Kepala Komando Strategis AS (STRATCOM), Laksamana Angkatan Laut Rich Correll, pada Rabu (25/2) mengatakan kesiapan tersebut merupakan bagian dari opsi pengembangan kekuatan, seiring rencana penggantian rudal lama Minuteman III yang saat ini hanya dipersenjatai satu hulu ledak.
"Kami memiliki kemampuan untuk melakukan itu. Itu jelas merupakan keputusan tingkat nasional yang akan diajukan kepada Presiden," kata Correll seperti dikutip portal The War Zone.

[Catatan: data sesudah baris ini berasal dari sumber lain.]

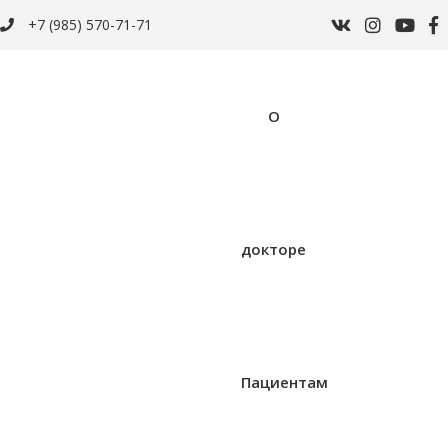
+7 (985) 570-71-71
О
докторе
Пациентам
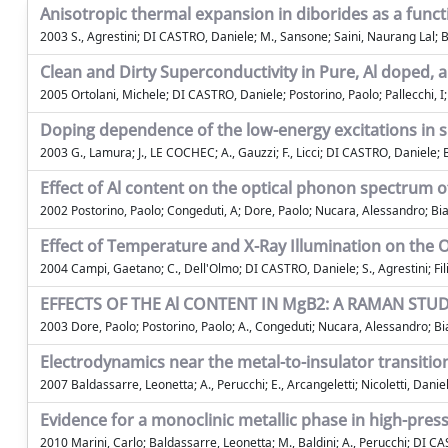
Anisotropic thermal expansion in diborides as a funct
2003 S., Agrestini; DI CASTRO, Daniele; M., Sansone; Saini, Naurang Lal; B
Clean and Dirty Superconductivity in Pure, Al doped, 
2005 Ortolani, Michele; DI CASTRO, Daniele; Postorino, Paolo; Pallecchi, I;
Doping dependence of the low-energy excitations in s
2003 G., Lamura; J., LE COCHEC; A., Gauzzi; F., Licci; DI CASTRO, Daniele; B
Effect of Al content on the optical phonon spectrum of
2002 Postorino, Paolo; Congeduti, A; Dore, Paolo; Nucara, Alessandro; Bi
Effect of Temperature and X-Ray Illumination on the
2004 Campi, Gaetano; C., Dell'Olmo; DI CASTRO, Daniele; S., Agrestini; Fili
EFFECTS OF THE Al CONTENT IN MgB2: A RAMAN STU
2003 Dore, Paolo; Postorino, Paolo; A., Congeduti; Nucara, Alessandro; B
Electrodynamics near the metal-to-insulator transitio
2007 Baldassarre, Leonetta; A., Perucchi; E., Arcangeletti; Nicoletti, Danie
Evidence for a monoclinic metallic phase in high-pres
2010 Marini, Carlo; Baldassarre, Leonetta; M., Baldini; A., Perucchi; DI CA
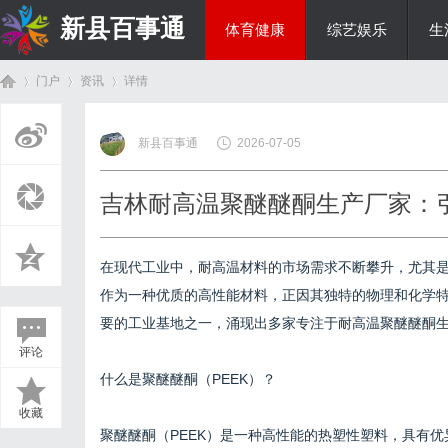
新县百事通
体育健康
综艺娱乐
生
门户
资讯
详情
教育科研
新县百事通
2026-07-05
首
›
›
›
吉林耐高温聚醚醚酮生产厂家：
在现代工业中，耐高温材料的市场需求不断攀升，尤其是
作为一种优质的高性能材料，正因其独特的物理和化学
要的工业基地之一，涌现出多家专注于耐高温聚醚醚酮
评论
页
什么是聚醚醚酮（PEEK）？
收藏
聚醚醚酮（PEEK）是一种高性能的热塑性塑料，具有优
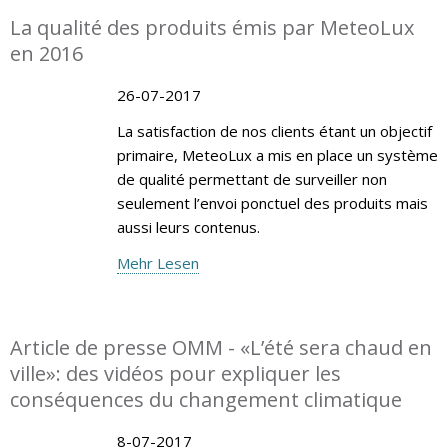
La qualité des produits émis par MeteoLux
en 2016
26-07-2017
La satisfaction de nos clients étant un objectif
primaire, MeteoLux a mis en place un système
de qualité permettant de surveiller non
seulement l’envoi ponctuel des produits mais
aussi leurs contenus.
Mehr Lesen
Article de presse OMM - «L’été sera chaud en
ville»: des vidéos pour expliquer les
conséquences du changement climatique
8-07-2017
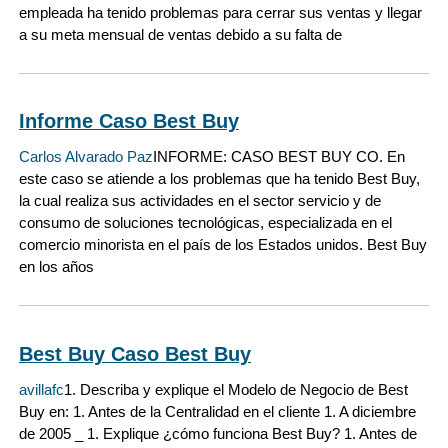
empleada ha tenido problemas para cerrar sus ventas y llegar
a su meta mensual de ventas debido a su falta de
Informe Caso Best Buy
Carlos Alvarado Paz
INFORME: CASO BEST BUY CO. En
este caso se atiende a los problemas que ha tenido Best Buy,
la cual realiza sus actividades en el sector servicio y de
consumo de soluciones tecnológicas, especializada en el
comercio minorista en el país de los Estados unidos. Best Buy
en los años
Best Buy Caso Best Buy
avillafc
1. Describa y explique el Modelo de Negocio de Best
Buy en: 1. Antes de la Centralidad en el cliente 1. A diciembre
de 2005 _ 1. Explique ¿cómo funciona Best Buy? 1. Antes de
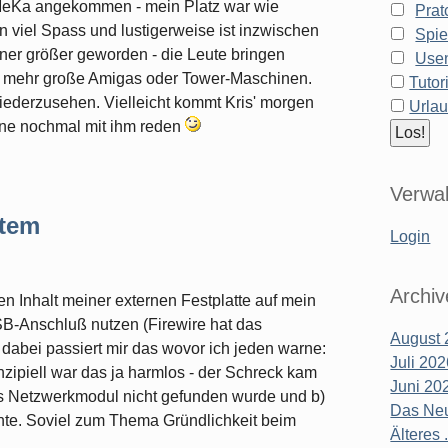
 MeKa angekommen - mein Platz war wie
Prat
on viel Spass und lustigerweise ist inzwischen
Spie
ner größer geworden - die Leute bringen
Use
ht mehr große Amigas oder Tower-Maschinen.
Tutor
wiederzusehen. Vielleicht kommt Kris' morgen
Urla
ne nochmal mit ihm reden
Verwal
stem
Login
Archiv
 Inhalt meiner externen Festplatte auf mein
SB-Anschluß nutzen (Firewire hat das
August 
abei passiert mir das wovor ich jeden warne:
Juli 20
nzipiell war das ja harmlos - der Schreck kam
Juni 20
as Netzwerkmodul nicht gefunden wurde und b)
Das Neu
te. Soviel zum Thema Gründlichkeit beim
Älteres .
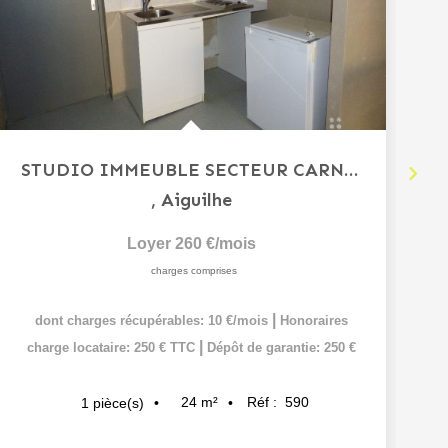
STUDIO IMMEUBLE SECTEUR CARNOT
,
Aiguilhe
Loyer 260 €/mois
charges comprises
|
dont charges récupérables: 10 €/mois
Honoraires
|
charge locataire: 250 € TTC
Dépôt de garantie: 250 €
24
m²
Réf :
590
1
pièce(s)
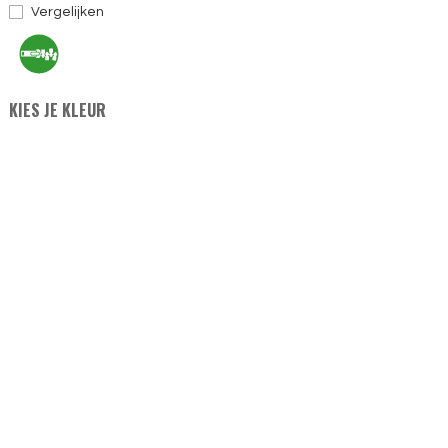
Vergelijken
KIES JE KLEUR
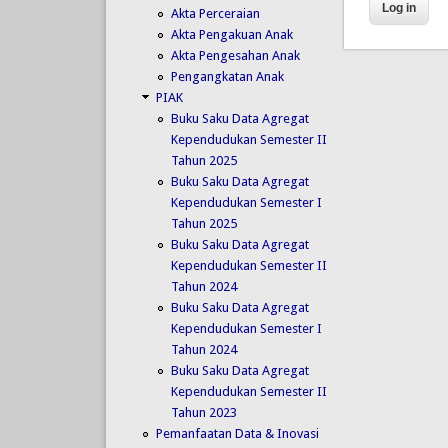
Akta Perceraian
Akta Pengakuan Anak
Akta Pengesahan Anak
Pengangkatan Anak
PIAK
Buku Saku Data Agregat
Kependudukan Semester II
Tahun 2025
Buku Saku Data Agregat
Kependudukan Semester I
Tahun 2025
Buku Saku Data Agregat
Kependudukan Semester II
Tahun 2024
Buku Saku Data Agregat
Kependudukan Semester I
Tahun 2024
Buku Saku Data Agregat
Kependudukan Semester II
Tahun 2023
Pemanfaatan Data & Inovasi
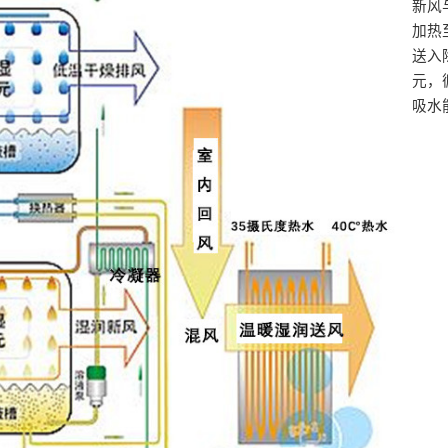
新风
加热
送入
元，
吸水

Rudal Sentinel diproyeksikan mulai menggantikan LGM-30 Minuteman III pada dekade 2030-an, dengan uji peluncuran perdana desain barunya dijadwalkan pada 2027.
Minuteman III yang masih aktif saat ini pada awalnya mampu membawa hingga tiga hulu ledak. Namun, untuk memenuhi ketentuan perjanjian pengendalian senjata nuklir New Strategic Arms Reduction Treaty (New START), jumlah tersebut kemudian dikurangi menjadi satu hulu ledak.
Seorang pejabat program Sentinel menolak mengungkapkan berapa jumlah maksimum hulu ledak yang dapat dibawa setiap rudal Sentinel. Sebelumnya, rencana yang diumumkan ke publik menyebutkan setiap rudal akan dipersenjatai satu hulu ledak jenis W87-1.
Langkah ini menjadi bagian dari program modernisasi total persenjataan nuklir berbasis darat AS yang ditargetkan rampung pada 2038. Rudal Sentinel sendiri diperkirakan mulai beroperasi sekitar 2030.
Meski demikian, proyek tersebut tidak lepas dari sorotan. Penundaan jadwal dan pembengkakan anggaran berulang kali memicu pertanyaan mengenai kelayakan dan efektivitas program. Pada awal Juli 2024, Pentagon memastikan pengembangan ICBM Sentinel tetap berlanjut meski biaya program melonjak 81 persen dari perkiraan awal, menjadi 140,9 miliar dolar AS atau sekitar Rp2.362 triliun.